| Exercise prompt |
Copy out each line below containing "шоколаде".

Dataset items
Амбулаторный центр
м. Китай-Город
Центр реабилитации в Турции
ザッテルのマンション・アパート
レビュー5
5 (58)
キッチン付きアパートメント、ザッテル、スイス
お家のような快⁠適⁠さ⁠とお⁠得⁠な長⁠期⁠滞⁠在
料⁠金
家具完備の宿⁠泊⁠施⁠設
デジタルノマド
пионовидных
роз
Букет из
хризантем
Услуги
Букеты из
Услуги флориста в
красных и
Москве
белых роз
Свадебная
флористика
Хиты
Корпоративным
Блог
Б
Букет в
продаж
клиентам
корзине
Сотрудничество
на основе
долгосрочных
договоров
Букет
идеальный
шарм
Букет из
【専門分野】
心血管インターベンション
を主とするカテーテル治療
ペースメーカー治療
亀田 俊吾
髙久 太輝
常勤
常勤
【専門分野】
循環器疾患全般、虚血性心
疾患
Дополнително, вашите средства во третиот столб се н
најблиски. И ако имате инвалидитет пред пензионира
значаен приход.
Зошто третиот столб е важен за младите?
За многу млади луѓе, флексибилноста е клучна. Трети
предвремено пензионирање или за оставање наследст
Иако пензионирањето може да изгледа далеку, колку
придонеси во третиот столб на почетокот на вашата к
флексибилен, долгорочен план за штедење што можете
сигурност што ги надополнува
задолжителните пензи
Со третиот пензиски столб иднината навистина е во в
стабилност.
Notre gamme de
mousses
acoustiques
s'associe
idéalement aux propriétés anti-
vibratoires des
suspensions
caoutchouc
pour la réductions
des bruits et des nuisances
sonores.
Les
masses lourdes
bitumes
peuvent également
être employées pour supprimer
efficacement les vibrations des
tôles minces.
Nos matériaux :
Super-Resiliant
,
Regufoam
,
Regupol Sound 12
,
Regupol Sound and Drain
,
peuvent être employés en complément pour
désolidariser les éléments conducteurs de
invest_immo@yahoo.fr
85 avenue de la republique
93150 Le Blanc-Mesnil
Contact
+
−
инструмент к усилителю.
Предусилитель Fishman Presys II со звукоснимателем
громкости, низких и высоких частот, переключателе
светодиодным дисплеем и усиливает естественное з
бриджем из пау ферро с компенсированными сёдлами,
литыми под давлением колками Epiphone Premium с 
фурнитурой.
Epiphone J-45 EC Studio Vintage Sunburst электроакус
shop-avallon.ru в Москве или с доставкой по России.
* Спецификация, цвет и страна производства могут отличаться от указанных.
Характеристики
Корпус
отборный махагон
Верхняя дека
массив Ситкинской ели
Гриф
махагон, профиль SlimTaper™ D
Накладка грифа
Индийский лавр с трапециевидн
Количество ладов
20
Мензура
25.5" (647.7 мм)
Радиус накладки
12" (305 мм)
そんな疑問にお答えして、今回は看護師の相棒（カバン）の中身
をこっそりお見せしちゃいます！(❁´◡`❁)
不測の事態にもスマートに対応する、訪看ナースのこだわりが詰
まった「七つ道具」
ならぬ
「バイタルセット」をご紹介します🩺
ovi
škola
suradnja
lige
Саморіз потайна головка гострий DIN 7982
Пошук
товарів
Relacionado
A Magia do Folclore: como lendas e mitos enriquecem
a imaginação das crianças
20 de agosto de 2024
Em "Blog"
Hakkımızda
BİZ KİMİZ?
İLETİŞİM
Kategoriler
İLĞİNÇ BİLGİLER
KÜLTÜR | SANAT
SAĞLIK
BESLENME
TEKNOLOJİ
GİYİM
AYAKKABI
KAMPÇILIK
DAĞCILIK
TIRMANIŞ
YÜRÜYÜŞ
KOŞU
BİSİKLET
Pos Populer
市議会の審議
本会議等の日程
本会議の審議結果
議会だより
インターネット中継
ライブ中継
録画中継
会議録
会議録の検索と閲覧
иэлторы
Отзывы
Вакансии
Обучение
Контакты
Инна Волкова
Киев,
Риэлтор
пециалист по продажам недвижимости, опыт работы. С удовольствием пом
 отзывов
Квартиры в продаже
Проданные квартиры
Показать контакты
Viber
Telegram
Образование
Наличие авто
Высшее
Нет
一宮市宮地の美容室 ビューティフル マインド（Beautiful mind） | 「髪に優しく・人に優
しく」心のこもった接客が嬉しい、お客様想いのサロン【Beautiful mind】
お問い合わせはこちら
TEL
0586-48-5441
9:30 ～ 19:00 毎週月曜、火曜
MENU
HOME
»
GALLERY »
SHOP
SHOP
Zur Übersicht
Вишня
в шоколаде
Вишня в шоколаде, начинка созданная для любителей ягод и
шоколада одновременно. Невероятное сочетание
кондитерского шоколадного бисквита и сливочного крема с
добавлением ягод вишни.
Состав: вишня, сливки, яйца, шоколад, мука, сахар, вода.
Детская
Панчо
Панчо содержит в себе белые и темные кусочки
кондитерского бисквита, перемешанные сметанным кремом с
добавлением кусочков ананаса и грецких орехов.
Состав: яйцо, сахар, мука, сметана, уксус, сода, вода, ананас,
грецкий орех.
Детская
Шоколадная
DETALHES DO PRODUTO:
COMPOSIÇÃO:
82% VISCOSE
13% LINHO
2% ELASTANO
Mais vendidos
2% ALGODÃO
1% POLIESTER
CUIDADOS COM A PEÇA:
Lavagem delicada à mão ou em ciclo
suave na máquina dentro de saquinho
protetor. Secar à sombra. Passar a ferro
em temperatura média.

| Task output |
в шоколаде
Вишня в шоколаде, начинка созданная для любителей ягод и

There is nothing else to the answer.